━━ Source data ━━
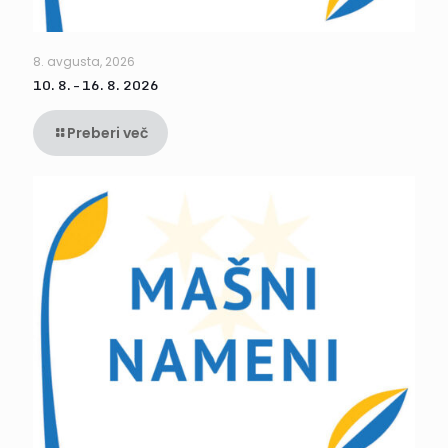
8. avgusta, 2026
10. 8. – 16. 8. 2026
Preberi več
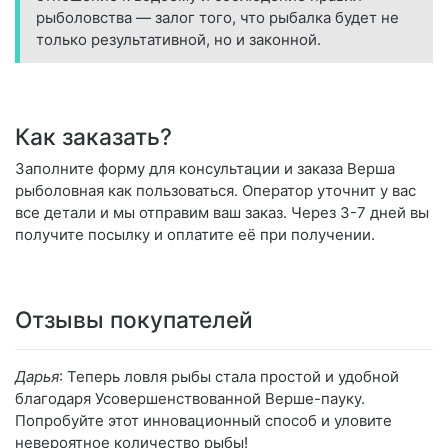
рыболовства — залог того, что рыбалка будет не
только результативной, но и законной.
Как заказать?
Заполните форму для консультации и заказа Верша
рыболовная как пользоваться. Оператор уточнит у вас
все детали и мы отправим ваш заказ. Через 3-7 дней вы
получите посылку и оплатите её при получении.
Отзывы покупателей
Дарья
: Теперь ловля рыбы стала простой и удобной
благодаря Усовершенствованной Верше-пауку.
Попробуйте этот инновационный способ и уловите
невероятное количество рыбы!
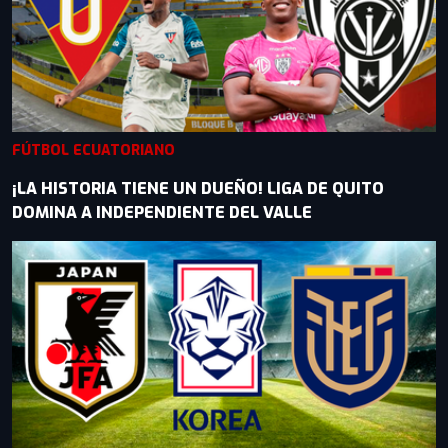
FÚTBOL ECUATORIANO
¡LA HISTORIA TIENE UN DUEÑO! LIGA DE QUITO
DOMINA A INDEPENDIENTE DEL VALLE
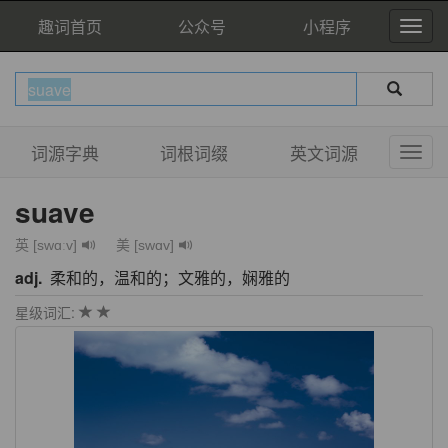
趣词首页
公众号
小程序
词源字典
词根词缀
英文词源
suave
英 [swɑːv]
美 [swɑv]
adj.
柔和的，温和的；文雅的，娴雅的
星级词汇:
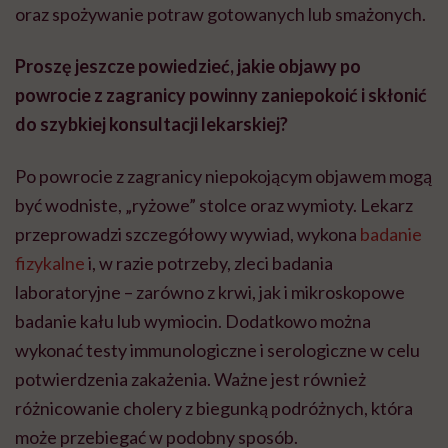
oraz spożywanie potraw gotowanych lub smażonych.
Proszę jeszcze powiedzieć, jakie objawy po
powrocie z zagranicy powinny zaniepokoić i skłonić
do szybkiej konsultacji lekarskiej?
Po powrocie z zagranicy niepokojącym objawem mogą
być wodniste, „ryżowe” stolce oraz wymioty. Lekarz
przeprowadzi szczegółowy wywiad, wykona
badanie
fizykalne
i, w razie potrzeby, zleci badania
laboratoryjne – zarówno z krwi, jak i mikroskopowe
badanie kału lub wymiocin. Dodatkowo można
wykonać testy immunologiczne i serologiczne w celu
potwierdzenia zakażenia. Ważne jest również
różnicowanie cholery z biegunką podróżnych, która
może przebiegać w podobny sposób.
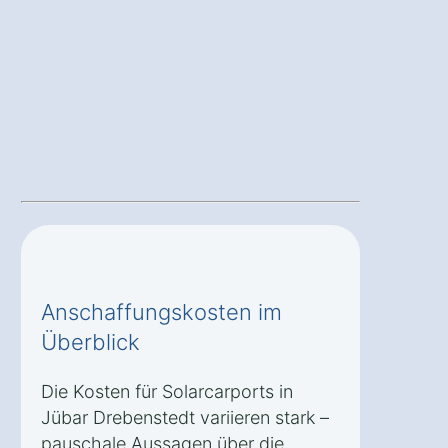
Anschaffungskosten im
Überblick
Die Kosten für Solarcarports in
Jübar Drebenstedt variieren stark –
pauschale Aussagen über die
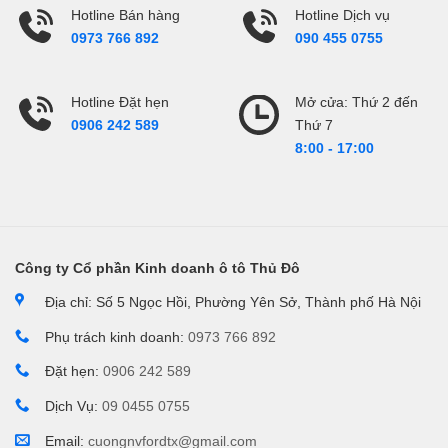
Hotline Bán hàng
Hotline Dịch vụ
0973 766 892
090 455 0755
Hotline Đặt hẹn
Mở cửa: Thứ 2 đến
Thứ 7
0906 242 589
8:00 - 17:00
Công ty Cổ phần Kinh doanh ô tô Thủ Đô
Địa chỉ: Số 5 Ngọc Hồi, Phường Yên Sở, Thành phố Hà Nội
Phụ trách kinh doanh:
0973 766 892
Đặt hẹn:
0906 242 589
Dịch Vụ:
09 0455 0755
Email:
cuongnvfordtx@gmail.com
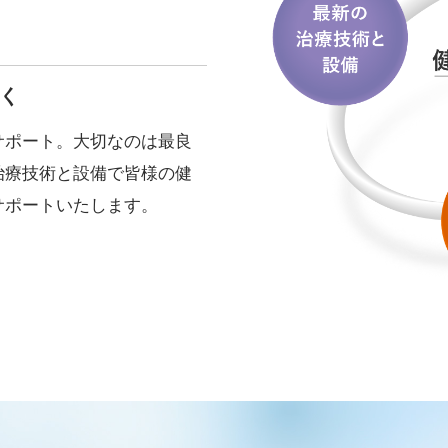
く
サポート。大切なのは最良
治療技術と設備で皆様の健
サポートいたします。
━━━
# Requirement
All that is required is the lines from the line containing "Hotline Dịch vụ" through the end of the records above, copied exactly, and none of the pictures.

# Result of this exercise
Hotline Dịch vụ
0973 766 892
090 455 0755
Hotline Đặt hẹn
Mở cửa: Thứ 2 đến
Thứ 7
0906 242 589
8:00 - 17:00
Công ty Cổ phần Kinh doanh ô tô Thủ Đô
Địa chỉ: Số 5 Ngọc Hồi, Phường Yên Sở, Thành phố Hà Nội
Phụ trách kinh doanh:
0973 766 892
Đặt hẹn:
0906 242 589
Dịch Vụ:
09 0455 0755
Email:
cuongnvfordtx@gmail.com
く
サポート。大切なのは最良
治療技術と設備で皆様の健
サポートいたします。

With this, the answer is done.